Responsibilities include:


Review existing literature and identify gaps in the state-of-the-art and formulate research questions
Design experiments that apply cutting-edge research in machine intelligence and machine learning. Implement prototypes of scalable systems in AI applications.
Collaborate closely with team members and potential external collaborators on developing systems from prototyping to production level.
Under instruction from others, research new tools, technologies, and methods being used in the research community and contribute your knowledge around a specialized tool/method to support planning for research projects.


Qualifications

Required Qualifications (RQs)


Must be currently enrolled in a PhD program in Computer Science or a related STEM field.
Must have at least one additional quarter/semester of school remaining following the completion of the internship
Must have at least 2 years of experience with modeling in Python and at least 2 years of experience with deep learning models.
Must be fluent in English (verbal and written)

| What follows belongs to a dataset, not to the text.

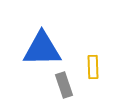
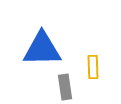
gray rectangle: moved 1 px right, 2 px down; rotated 10 degrees clockwise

Preferred Qualifications (PQs)


Experience with one or more general purpose programming languages including: C/C++, Java, MATLAB or Python, ideally languages such as pyTorch, Tensorflow and other deep learning toolkits
Experience (classroom or work related) in one or more areas of computer science, such as Natural Language Understanding, Neural Networks, Computer Vision, Machine Learning, Deep Learning, Algorithmic Foundations of Optimization, Data Science, Privacy, etc.
Experience with geospatial machine learning, foundation models, agentic AI, or low-resource language models (development and evaluation), applied to practical challenges in agriculture, biodiversity, public health, or disaster response, is a plus.